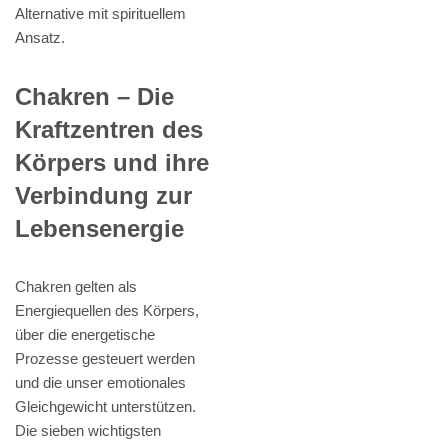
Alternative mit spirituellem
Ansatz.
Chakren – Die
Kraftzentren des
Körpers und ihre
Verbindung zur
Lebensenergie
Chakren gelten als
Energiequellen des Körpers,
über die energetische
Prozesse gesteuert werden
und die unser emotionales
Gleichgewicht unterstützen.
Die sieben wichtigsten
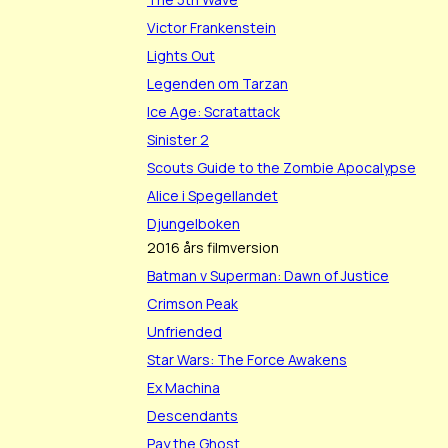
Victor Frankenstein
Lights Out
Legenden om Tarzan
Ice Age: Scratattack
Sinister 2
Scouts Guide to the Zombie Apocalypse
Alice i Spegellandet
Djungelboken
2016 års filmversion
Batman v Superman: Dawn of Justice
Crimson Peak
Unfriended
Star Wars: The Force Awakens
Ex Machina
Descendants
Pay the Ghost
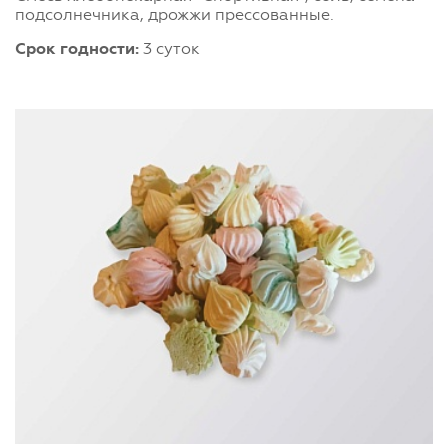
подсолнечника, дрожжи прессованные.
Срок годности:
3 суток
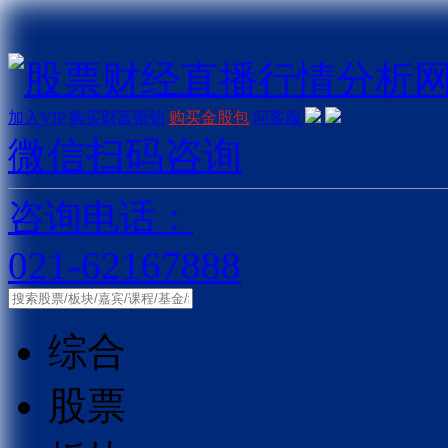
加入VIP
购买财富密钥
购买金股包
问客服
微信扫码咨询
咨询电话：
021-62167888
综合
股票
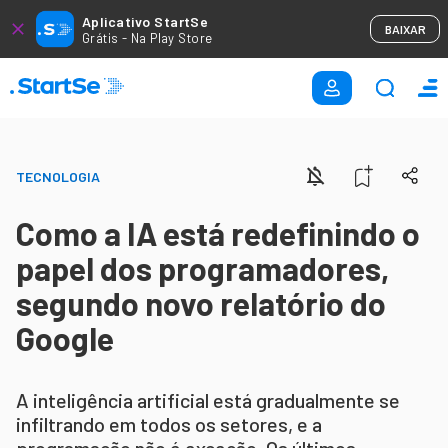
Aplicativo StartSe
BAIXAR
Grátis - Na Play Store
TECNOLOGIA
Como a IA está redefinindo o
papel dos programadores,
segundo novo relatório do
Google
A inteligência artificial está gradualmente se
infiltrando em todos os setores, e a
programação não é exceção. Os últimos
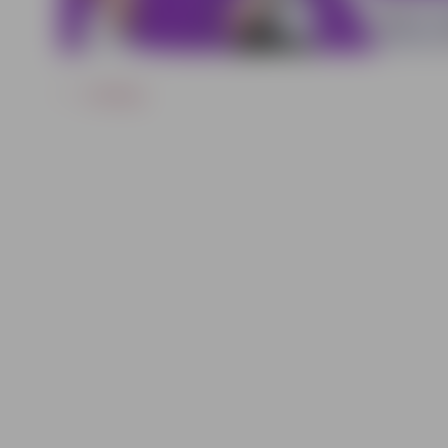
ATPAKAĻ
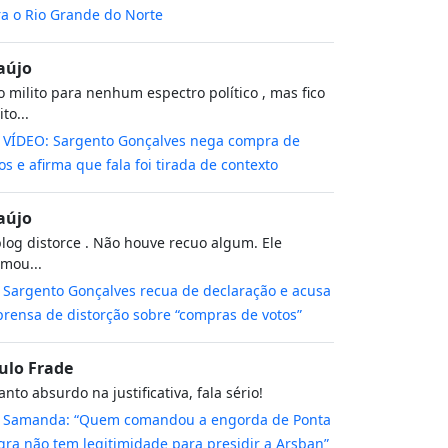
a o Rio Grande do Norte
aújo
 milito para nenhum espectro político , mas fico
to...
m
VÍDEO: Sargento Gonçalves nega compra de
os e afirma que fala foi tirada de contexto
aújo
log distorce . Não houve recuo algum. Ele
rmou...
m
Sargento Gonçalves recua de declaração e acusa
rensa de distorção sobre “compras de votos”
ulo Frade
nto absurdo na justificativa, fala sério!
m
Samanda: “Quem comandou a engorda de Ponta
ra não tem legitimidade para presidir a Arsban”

■ ■ ■ ■ ■

All of the material shown above needs to be duplicated exactly. Omit every picture.

**RESPONSE BELOW**
Alternative mit spirituellem
Ansatz.
Chakren – Die
Kraftzentren des
Körpers und ihre
Verbindung zur
Lebensenergie
Chakren gelten als
Energiequellen des Körpers,
über die energetische
Prozesse gesteuert werden
und die unser emotionales
Gleichgewicht unterstützen.
Die sieben wichtigsten
Victor Frankenstein
Lights Out
Legenden om Tarzan
Ice Age: Scratattack
Sinister 2
Scouts Guide to the Zombie Apocalypse
Alice i Spegellandet
Djungelboken
2016 års filmversion
Batman v Superman: Dawn of Justice
Crimson Peak
Unfriended
Star Wars: The Force Awakens
Ex Machina
Descendants
Pay the Ghost
подсолнечника, дрожжи прессованные.
Срок годности:
3 суток
加入VIP
购买财富密钥
购买金股包
问客服
微信扫码咨询
咨询电话：
021-62167888
综合
股票
Aplicativo StartSe
BAIXAR
Grátis - Na Play Store
TECNOLOGIA
Como a IA está redefinindo o
papel dos programadores,
segundo novo relatório do
Google
A inteligência artificial está gradualmente se
infiltrando em todos os setores, e a
programação não é exceção. Os últimos
ATPAKAĻ
a o Rio Grande do Norte
aújo
 milito para nenhum espectro político , mas fico
to...
m
VÍDEO: Sargento Gonçalves nega compra de
os e afirma que fala foi tirada de contexto
aújo
log distorce . Não houve recuo algum. Ele
rmou...
m
Sargento Gonçalves recua de declaração e acusa
rensa de distorção sobre “compras de votos”
ulo Frade
nto absurdo na justificativa, fala sério!
m
Samanda: “Quem comandou a engorda de Ponta
ra não tem legitimidade para presidir a Arsban”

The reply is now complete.